Exercise instructions: The task calls for the lines from the start of the entries below through the line with "Варианты доставки", given again verbatim, with every picture dropped.

Source data:
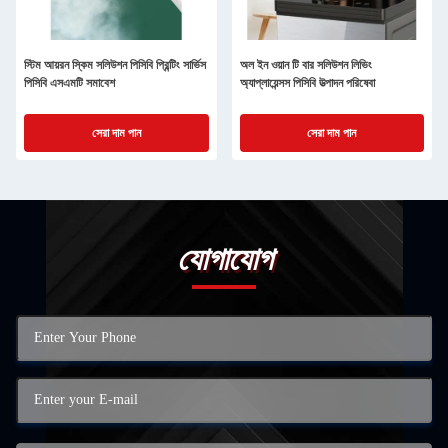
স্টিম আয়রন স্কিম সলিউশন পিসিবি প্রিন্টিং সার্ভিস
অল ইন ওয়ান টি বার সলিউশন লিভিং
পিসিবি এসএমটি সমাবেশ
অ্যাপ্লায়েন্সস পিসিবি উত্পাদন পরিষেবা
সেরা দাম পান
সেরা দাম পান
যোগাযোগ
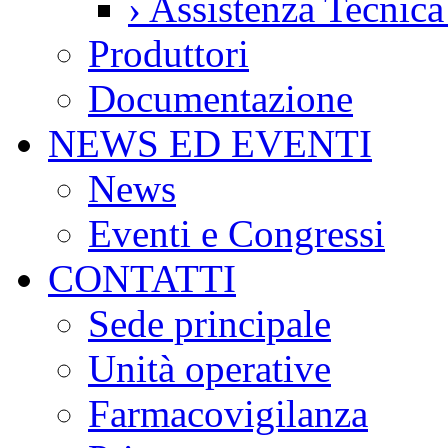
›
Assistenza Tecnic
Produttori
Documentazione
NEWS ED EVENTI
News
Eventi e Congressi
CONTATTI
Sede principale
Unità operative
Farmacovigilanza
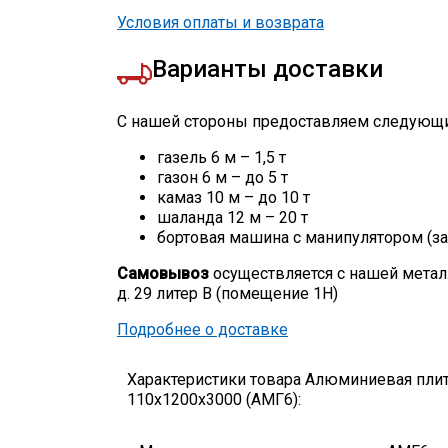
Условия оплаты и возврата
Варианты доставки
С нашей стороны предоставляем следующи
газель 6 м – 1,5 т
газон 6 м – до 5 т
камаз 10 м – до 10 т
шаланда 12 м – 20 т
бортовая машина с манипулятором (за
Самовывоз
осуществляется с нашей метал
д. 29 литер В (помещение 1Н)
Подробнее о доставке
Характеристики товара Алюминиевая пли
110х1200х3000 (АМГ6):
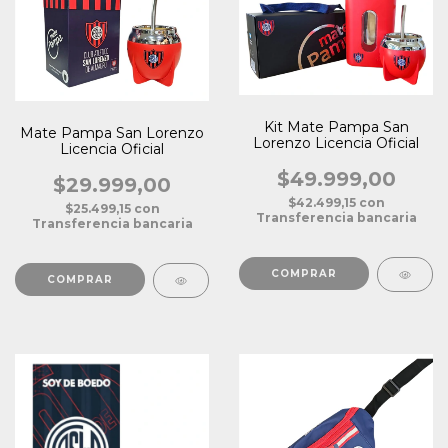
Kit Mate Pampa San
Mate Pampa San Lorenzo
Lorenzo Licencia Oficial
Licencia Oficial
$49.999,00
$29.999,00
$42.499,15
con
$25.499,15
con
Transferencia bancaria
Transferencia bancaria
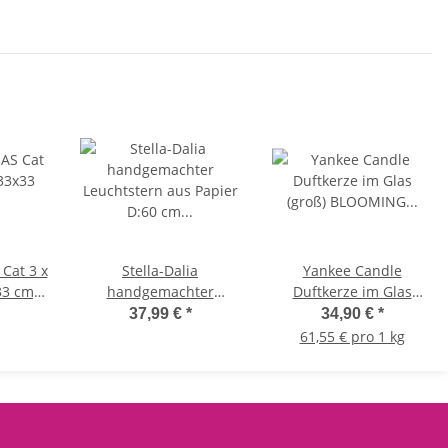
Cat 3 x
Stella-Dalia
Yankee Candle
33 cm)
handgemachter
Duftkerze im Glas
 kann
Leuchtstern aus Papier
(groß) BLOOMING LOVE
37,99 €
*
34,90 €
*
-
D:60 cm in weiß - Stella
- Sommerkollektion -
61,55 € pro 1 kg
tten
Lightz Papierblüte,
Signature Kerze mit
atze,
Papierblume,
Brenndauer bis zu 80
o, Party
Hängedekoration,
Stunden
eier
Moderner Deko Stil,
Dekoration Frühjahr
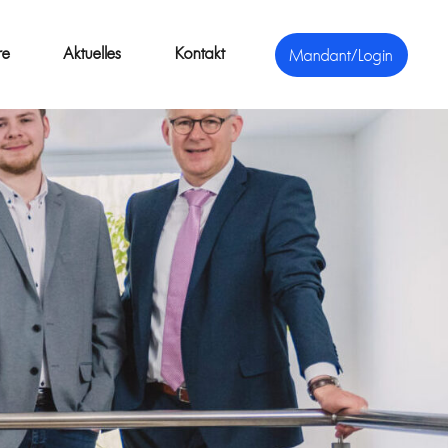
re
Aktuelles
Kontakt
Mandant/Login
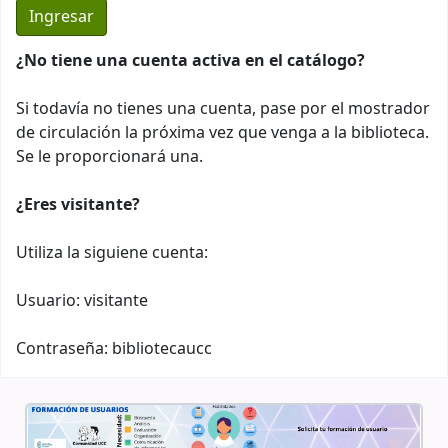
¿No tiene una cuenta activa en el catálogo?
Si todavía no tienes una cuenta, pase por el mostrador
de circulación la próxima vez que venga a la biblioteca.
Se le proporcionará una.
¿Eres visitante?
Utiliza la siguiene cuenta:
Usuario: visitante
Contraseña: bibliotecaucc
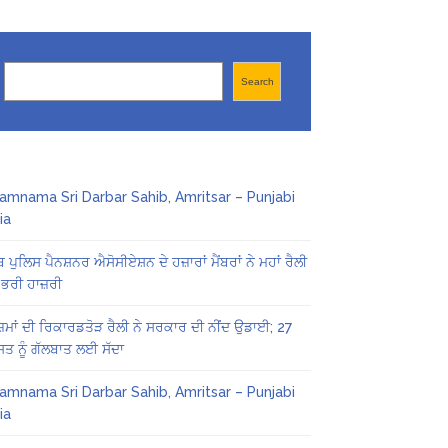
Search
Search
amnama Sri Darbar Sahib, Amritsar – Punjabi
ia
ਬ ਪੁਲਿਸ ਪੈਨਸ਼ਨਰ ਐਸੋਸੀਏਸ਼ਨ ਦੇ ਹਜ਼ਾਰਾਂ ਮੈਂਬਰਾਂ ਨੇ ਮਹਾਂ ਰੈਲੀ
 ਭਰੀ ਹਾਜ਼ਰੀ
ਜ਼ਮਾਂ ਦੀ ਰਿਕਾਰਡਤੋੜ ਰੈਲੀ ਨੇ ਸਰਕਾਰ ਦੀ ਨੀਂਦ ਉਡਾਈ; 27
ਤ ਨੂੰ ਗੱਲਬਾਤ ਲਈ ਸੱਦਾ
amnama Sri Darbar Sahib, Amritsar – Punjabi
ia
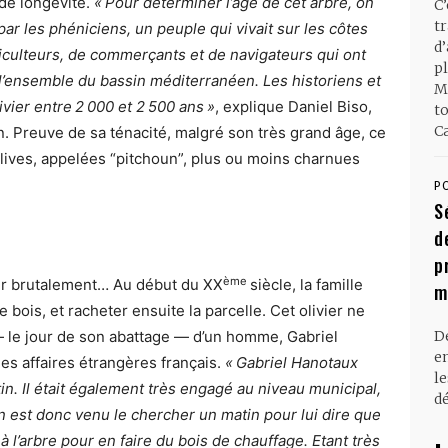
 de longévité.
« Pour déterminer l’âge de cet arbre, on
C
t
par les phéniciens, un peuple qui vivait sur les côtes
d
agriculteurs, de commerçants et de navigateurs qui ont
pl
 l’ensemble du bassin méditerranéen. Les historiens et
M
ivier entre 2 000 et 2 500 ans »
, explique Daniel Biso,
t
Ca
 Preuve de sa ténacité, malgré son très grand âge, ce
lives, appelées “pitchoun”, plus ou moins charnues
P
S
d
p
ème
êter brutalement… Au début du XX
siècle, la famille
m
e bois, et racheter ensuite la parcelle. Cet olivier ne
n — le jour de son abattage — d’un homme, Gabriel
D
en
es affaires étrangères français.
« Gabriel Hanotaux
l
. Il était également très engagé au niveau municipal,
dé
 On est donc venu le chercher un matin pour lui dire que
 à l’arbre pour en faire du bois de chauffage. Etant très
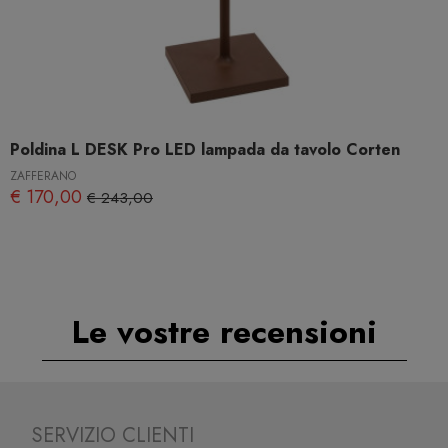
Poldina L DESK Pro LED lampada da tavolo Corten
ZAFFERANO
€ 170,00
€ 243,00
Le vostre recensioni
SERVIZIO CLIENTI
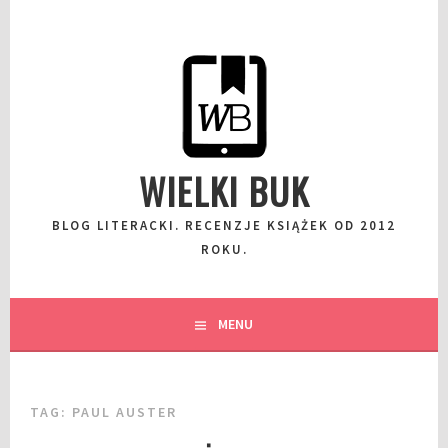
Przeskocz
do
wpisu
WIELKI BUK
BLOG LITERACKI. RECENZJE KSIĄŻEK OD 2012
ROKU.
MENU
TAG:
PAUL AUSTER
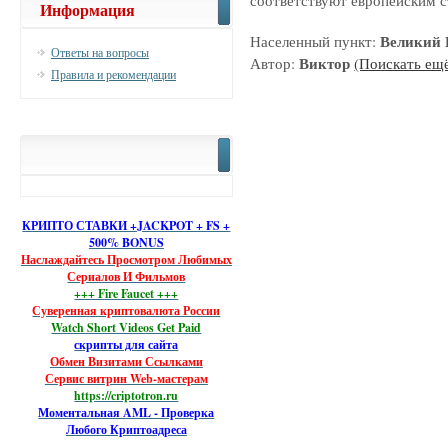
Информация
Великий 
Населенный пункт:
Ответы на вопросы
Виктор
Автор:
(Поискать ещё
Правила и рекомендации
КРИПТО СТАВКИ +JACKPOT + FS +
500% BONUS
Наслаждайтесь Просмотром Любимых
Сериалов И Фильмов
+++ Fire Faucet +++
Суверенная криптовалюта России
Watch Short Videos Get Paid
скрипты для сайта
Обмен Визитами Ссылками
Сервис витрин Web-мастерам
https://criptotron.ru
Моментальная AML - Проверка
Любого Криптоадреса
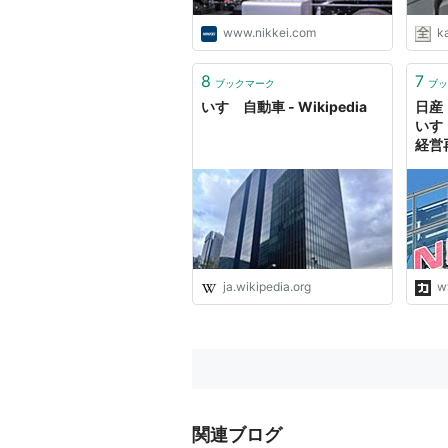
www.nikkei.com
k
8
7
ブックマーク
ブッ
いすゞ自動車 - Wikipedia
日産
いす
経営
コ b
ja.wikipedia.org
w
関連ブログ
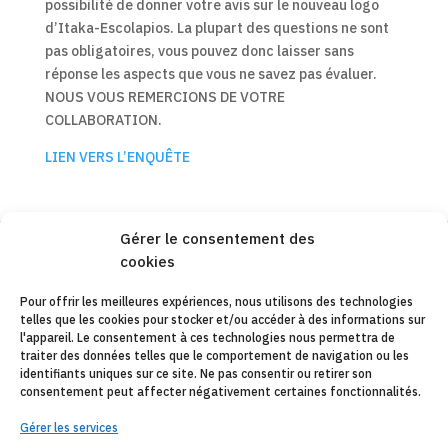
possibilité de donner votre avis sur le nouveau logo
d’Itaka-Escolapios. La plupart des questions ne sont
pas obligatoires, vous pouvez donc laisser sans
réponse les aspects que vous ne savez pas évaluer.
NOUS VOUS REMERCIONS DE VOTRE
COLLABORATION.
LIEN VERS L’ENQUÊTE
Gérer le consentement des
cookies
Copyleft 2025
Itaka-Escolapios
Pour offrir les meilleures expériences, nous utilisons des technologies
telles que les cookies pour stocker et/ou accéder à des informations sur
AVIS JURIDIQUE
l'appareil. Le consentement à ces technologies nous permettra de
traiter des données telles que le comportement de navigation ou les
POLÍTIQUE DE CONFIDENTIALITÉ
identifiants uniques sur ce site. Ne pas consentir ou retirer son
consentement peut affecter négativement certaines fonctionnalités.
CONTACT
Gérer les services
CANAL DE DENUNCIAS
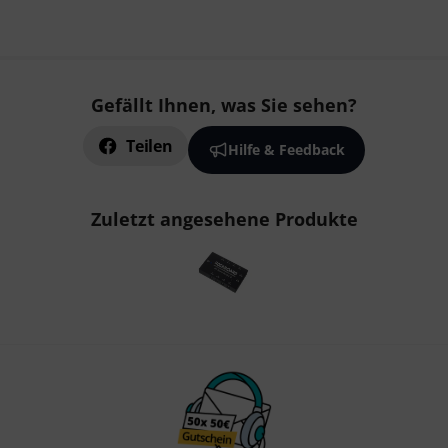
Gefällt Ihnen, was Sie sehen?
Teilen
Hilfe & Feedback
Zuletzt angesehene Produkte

Answer to this problem:
স্টিম আয়রন স্কিম সলিউশন পিসিবি প্রিন্টিং সার্ভিস
অল ইন ওয়ান টি বার সলিউশন লিভিং
পিসিবি এসএমটি সমাবেশ
অ্যাপ্লায়েন্সস পিসিবি উত্পাদন পরিষেবা
সেরা দাম পান
সেরা দাম পান
যোগাযোগ
›
Assistenza Tecnic
Produttori
Documentazione
NEWS ED EVENTI
News
Eventi e Congressi
CONTATTI
Sede principale
Unità operative
Farmacovigilanza
Условия оплаты и возврата
Варианты доставки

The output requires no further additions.